Synthesis: Produce the Comparative Report
Read ALL provider reports carefully. Then produce a report in this structure:
# Deep Research Report: [Topic] ## Executive Summary [3-5 sentence overview of the key findings across all models] ## Individual Model Reports ### OpenAI (o3-deep-research) — [elapsed]s [Condensed key findings from OpenAI's report — preserve the important facts, remove redundant prose. 200-400 words.] ### Perplexity (sonar-deep-research) — [elapsed]s [Condensed key findings from Perplexity's report. 200-400 words.] ### Gemini (deep-research-pro) — [elapsed]s [Condensed key findings from Gemini's report. 200-400 words.] ## Comparative Assessment ### Points of Agreement [Claims made by 2+ models — these are highest confidence findings] ### Points of Disagreement [Claims where models contradict each other — note which model says what] ### Unique Insights [Findings that only one model reported — interesting but lower confidence] ### Confidence Assessment | Finding | OpenAI | Perplexity | Gemini | Confidence | |---------|--------|------------|--------|------------| | [key claim 1] | ✓ | ✓ | ✓ | High | | [key claim 2] | ✓ | ✓ | — | Medium | | [key claim 3] | — | — | ✓ | Low | ### Source Quality Comparison | Provider | Citations | Report Length | Depth | |----------|-----------|-------------|-------| | OpenAI | [n] sources | [n] words | [assessment] | | Perplexity | [n] sources | [n] words | [assessment] | | Gemini | [n] sources | [n] words | [assessment] | ## References **CRITICAL: The report must be verifiable.** Include a numbered references section at the end using citations from all providers. Every factual claim in the report should be traceable to a source. Build the references list by: 1. Collecting all citation URLs from the `citations` arrays in the JSON results 2. Deduplicating by URL (multiple providers may cite the same source) 3. Numbering them sequentially 4. Using inline reference numbers `[1]`, `[2]` etc. throughout the report body to link claims to sources Format: [1] Title or description — URL [2] Title or description — URL ... If a provider (like Gemini) returns no structured citations, note that its claims are unsourced and lower confidence. Prefer citing claims that have URLs backing them.
Adaptation rules:
- •If only 1 provider succeeded: Skip comparative sections, note limited analysis
- •If only 2 providers succeeded: Pairwise comparison instead of tri-model
- •If 0 providers succeeded: Report the errors and suggest checking API keys
Save All Outputs
The output directory was already created in Step 1. The script already wrote raw_results.json there.
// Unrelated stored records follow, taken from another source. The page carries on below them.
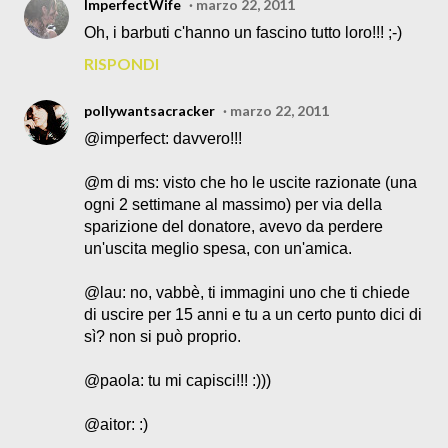
ImperfectWife
marzo 22, 2011
Oh, i barbuti c'hanno un fascino tutto loro!!! ;-)
RISPONDI
pollywantsacracker
marzo 22, 2011
@imperfect: davvero!!!
@m di ms: visto che ho le uscite razionate (una
ogni 2 settimane al massimo) per via della
sparizione del donatore, avevo da perdere
un'uscita meglio spesa, con un'amica.
@lau: no, vabbè, ti immagini uno che ti chiede
di uscire per 15 anni e tu a un certo punto dici di
sì? non si può proprio.
@paola: tu mi capisci!!! :)))
@aitor: :)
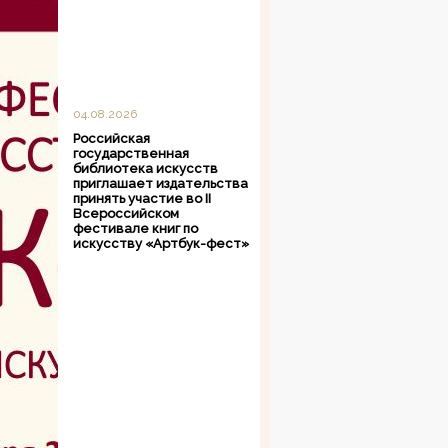
04.08.2026
Российская
государственная
библиотека искусств
приглашает издательства
принять участие во II
Всероссийском
фестивале книг по
искусству «Артбук-фест»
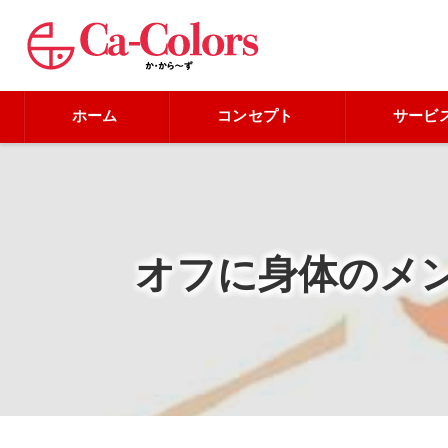
ホーム
コンセプト
サービ
オフに身体のメ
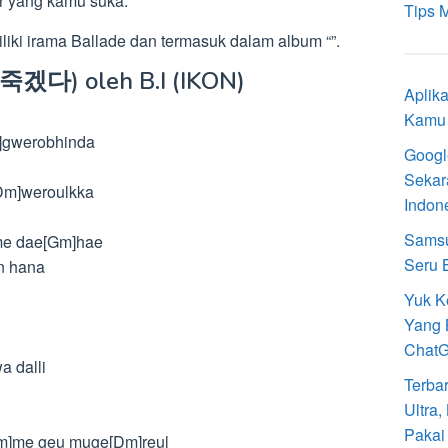
ar yang kamu suka.
Tips 
iki irama Ballade dan termasuk dalam album “”.
 (죽겠다) oleh B.I (IKON)
Aplik
Kamu 
]gwerobhinda
Googl
Sekar
Dm]weroulkka
Indon
Samsu
ime dae[Gm]hae
Seru 
n hana
Yuk K
Yang 
Chat
a dalli
Terba
Ultra
Pakai
Am]me geu muge[Dm]reul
Write these additional files to the same directory:
| File | Contents |
|---|---|
report.md | Your comparative synthesis (the report above) |
openai.md | OpenAI's full report text (from results[].report where provider=openai) |
perplexity.md | Perplexity's full report text |
gemini.md | Gemini's full report text |
Only write provider files for providers that succeeded. The raw individual reports are often 5-40K chars — preserve them in full, don't truncate.
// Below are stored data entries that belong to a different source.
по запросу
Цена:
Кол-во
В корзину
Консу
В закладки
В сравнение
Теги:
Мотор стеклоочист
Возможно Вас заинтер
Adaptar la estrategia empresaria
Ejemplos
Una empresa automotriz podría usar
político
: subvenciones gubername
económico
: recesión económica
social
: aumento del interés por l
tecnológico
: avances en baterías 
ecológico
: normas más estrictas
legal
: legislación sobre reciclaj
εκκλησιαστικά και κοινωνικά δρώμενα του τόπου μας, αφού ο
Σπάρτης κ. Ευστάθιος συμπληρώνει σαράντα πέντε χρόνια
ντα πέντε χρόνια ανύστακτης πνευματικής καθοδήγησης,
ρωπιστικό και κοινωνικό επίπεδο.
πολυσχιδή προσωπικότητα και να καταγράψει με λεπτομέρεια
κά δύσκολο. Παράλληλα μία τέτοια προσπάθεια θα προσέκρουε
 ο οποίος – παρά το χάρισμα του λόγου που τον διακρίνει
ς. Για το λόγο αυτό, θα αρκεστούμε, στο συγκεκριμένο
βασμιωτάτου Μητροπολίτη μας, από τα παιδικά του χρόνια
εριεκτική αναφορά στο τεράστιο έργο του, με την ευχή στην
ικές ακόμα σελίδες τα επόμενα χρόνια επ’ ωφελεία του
Tell the user where the reports were saved and list the files.
Graceful Degradation
| Keys Available | Behavior |
|---|---|
| 0 | Error with setup instructions |
| 1 | Single provider report, note limited comparison |
| 2 | Pairwise comparison |
| 3 | Full tri-model comparison |
After the Report
End with:
--- Deep Research complete. - Providers: [n]/3 succeeded - Total research time: [sum of elapsed]s - Report saved to: .claude/research/DeepResearch_[Topic]_[Date]/report.md Want me to dig deeper into any specific finding?